Ultrasound mapping of regional lymph nodes prior to surgery is particularly useful, and suspicious nodes can be marked on the skin preoperatively, which is helpful to the surgeon in planning extent of surgery, and whether contralateral level II through V node dissection will be necessary. In a study of 195 patients with MTC, it was found that as the number of central node metastases increased, the frequency of ipsilateral and contralateral lateral compartment lymph node metastases also increased in direct relation. When 10 or more central compartment lymph nodes were involved, nearly all patients had ipsilateral node involvement, and 77% had contralateral metastases, which supports undertaking bilateral lateral compartment dissection during thyroidectomy when numerous central node metastases are identified. ⁵⁰ Discontinuous lymphatic spread (“skip metastases”) have also been described in the literature and underscores the importance of a thorough preoperative evaluation to determine lymph node involvement sites. ^{10 , 51}

Preoperative basal serum calcitonin levels are also useful in estimating the extent of possible nodal involvement and need for dissection. A report of 300 patients with MTC treated by compartment-oriented surgery identified different thresholds at which lymph node metastases were found in different compartments; none of the patients with calcitonin levels < 20 pg/mL had evidence of lymph node involvement, which contrasted sharply with patients with calcitonin levels > 10,000 pg/mL, who demonstrated > 80% with lymph node involvement in the neck, > 50% in the upper mediastinum, and > 70% prevalence of distant metastases. ⁵² This can assist decision making in operative planning for the index procedure, and, in patients with elevated basal calcitonin levels > 200 pg/mL, contralateral lateral neck dissection is recommended as well.

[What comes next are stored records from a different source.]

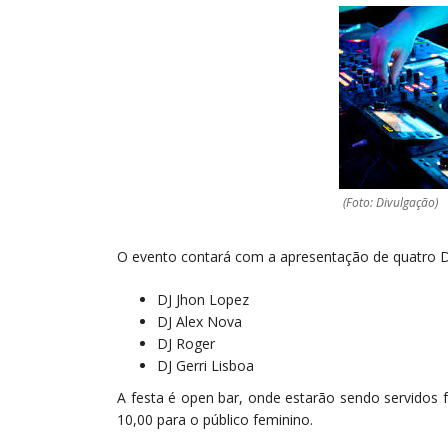
(Foto: Divulgação)
O evento contará com a apresentação de quatro D
DJ Jhon Lopez
DJ Alex Nova
DJ Roger
DJ Gerri Lisboa
A festa é open bar, onde estarão sendo servidos 
10,00 para o público feminino.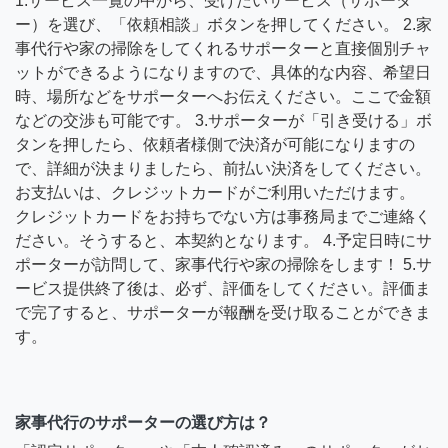
1.サービス一覧の中から、受けたいサービス（サポータ
ー）を選び、「依頼相談」ボタンを押してください。 2.家
事代行や家の掃除をしてくれるサポーターと直接個別チャ
ットができるようになりますので、具体的な内容、希望日
時、場所などをサポーターへお伝えください。ここで金額
などの交渉も可能です。 3.サポーターが「引き受ける」ボ
タンを押したら、依頼者様側で決済が可能になりますの
で、詳細が決まりましたら、前払い決済をしてください。
お支払いは、クレジットカードがご利用いただけます。
クレジットカードをお持ちでない方は事務局までご連絡く
ださい。そうすると、本契約となります。 4.予定日時にサ
ポーターが訪問して、家事代行や家の掃除をします！ 5.サ
ービス提供終了後は、必ず、評価をしてください。評価ま
で完了すると、サポーターが報酬を受け取ることができま
す。
家事代行のサポーターの選び方は？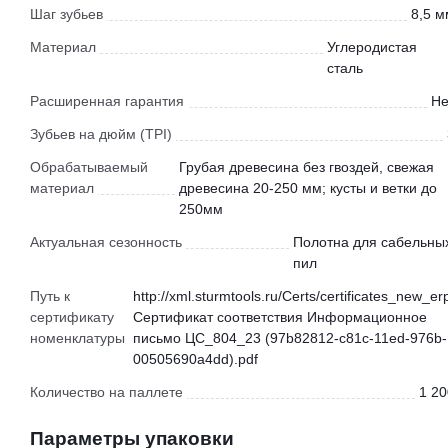
Шаг зубьев
8,5 м
Материал
Углеродистая
сталь
Расширенная гарантия
Не
Зубьев на дюйм (TPI)
Обрабатываемый
Грубая древесина без гвоздей, свежая
материал
древесина 20-250 мм; кусты и ветки до
250мм
Актуальная сезонность
Полотна для сабельны
пил
Путь к
http://xml.sturmtools.ru/Certs/certificates_new_er
сертификату
Сертификат соответствия Информационное
номенклатуры
письмо ЦС_804_23 (97b82812-c81c-11ed-976b-
00505690a4dd).pdf
Количество на паллете
1 20
Параметры упаковки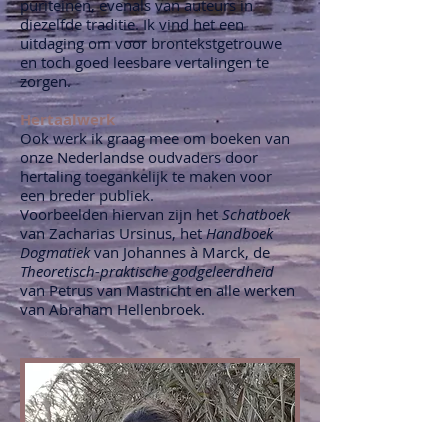
puriteinen, evenals van auteurs in
diezelfde traditie. Ik vind het een
uitdaging om voor brontekstgetrouwe
en toch goed leesbare vertalingen te
zorgen.
Hertaalwerk
Ook werk ik graag mee om boeken van
onze Nederlandse oudvaders door
hertaling toegankelijk te maken voor
een breder publiek.
Voorbeelden hiervan zijn het
Schatboek
van Zacharias Ursinus, het
Handboek
Dogmatiek
van Johannes à Marck, de
Theoretisch-praktische godgeleerdheid
van Petrus van Mastricht en alle werken
van Abraham Hellenbroek.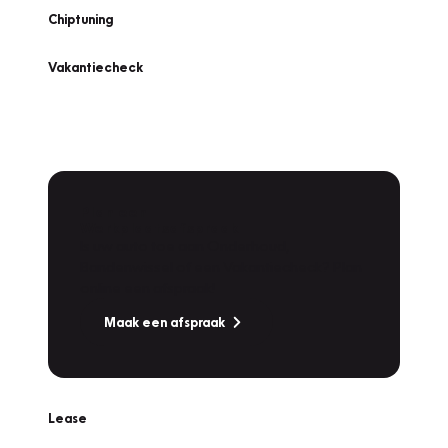
Chiptuning
Vakantiecheck
Plan een
Werkplaatsafspraak
Is uw auto toe aan Onderhoud,
Bandenwissel of een Vakantiecheck? Plan
online een afspraak!
Maak een afspraak
Lease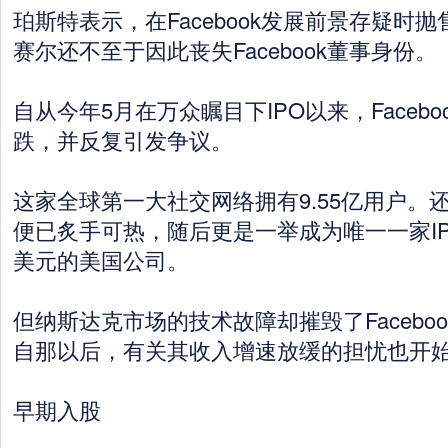
珀斯特表示，在Facebook发展前景存疑时
赛尔还不至于因此丧失Facebook董事身份。
自从今年5月在万众瞩目下IPO以来，Faceb
跌，并反复引发争议。
这家全球第一大社交网络拥有9.55亿用户。
便已炙手可热，随后更是一举成为唯一一家IP
美元的美国公司。
但纳斯达克市场的技术故障却摧毁了Faceboo
自那以后，有关其收入增速放缓的担忧也开
早期入股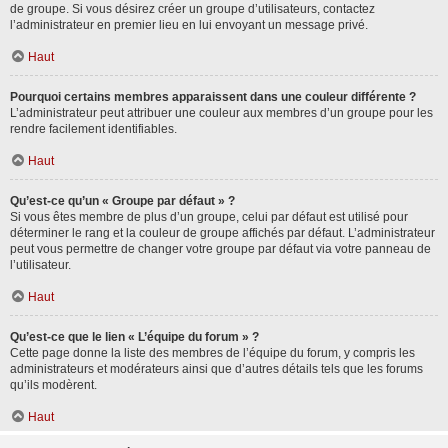
de groupe. Si vous désirez créer un groupe d’utilisateurs, contactez
l’administrateur en premier lieu en lui envoyant un message privé.
Haut
Pourquoi certains membres apparaissent dans une couleur différente ?
L’administrateur peut attribuer une couleur aux membres d’un groupe pour les
rendre facilement identifiables.
Haut
Qu’est-ce qu’un « Groupe par défaut » ?
Si vous êtes membre de plus d’un groupe, celui par défaut est utilisé pour
déterminer le rang et la couleur de groupe affichés par défaut. L’administrateur
peut vous permettre de changer votre groupe par défaut via votre panneau de
l’utilisateur.
Haut
Qu’est-ce que le lien « L’équipe du forum » ?
Cette page donne la liste des membres de l’équipe du forum, y compris les
administrateurs et modérateurs ainsi que d’autres détails tels que les forums
qu’ils modèrent.
Haut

Careful management of the parathyroids is critical to preserve function during total thyroidectomy and neck dissection. The extent of surgical manipulation has been controversial because the adequacy of central compartment dissection is arguably compromised by leaving the parathyroids in place with sufficient blood supply. The previous approach at the authors’ institution included routine four-gland parathyroidectomy with autotransplantation during central neck dissection; however, our current practice entails resection and autotransplantation of one or two parathyroids on the side of the primary tumor and the contralateral lower parathyroid, if it is not able to be preserved on a viable vascular pedicle. The contralateral upper parathyroid is left in place on its native vascular supply. Preservation of parathyroid function can then be accomplished by transplanting minced 1 mm fragments of the removed parathyroid tissue into individual muscle pockets created in the sternocleidomastoid muscle or a forearm muscle. ^{1 , 53} Due to the risk of subsequent graft-dependent hyperparathyroidism, a nondominant forearm muscle may be used for MEN 2A patients, whereas the sternocleidomastoid is usually used for patients with sporadic disease, MEN 2B, or FMTC. All parathyroid tissue should be left in the patient if possible, and transplantation of whole glands is not advised. If a patient has already developed primary hyperparathyroidism before thyroidectomy, appropriate parathyroidectomy should be performed. Surgical options include intraoperative parathyroid hormone monitoring with removal of only visibly enlarged glands, subtotal parathyroidectomy leaving one gland or a piece of one gland in situ, or total parathyroidectomy with forearm autotransplantation.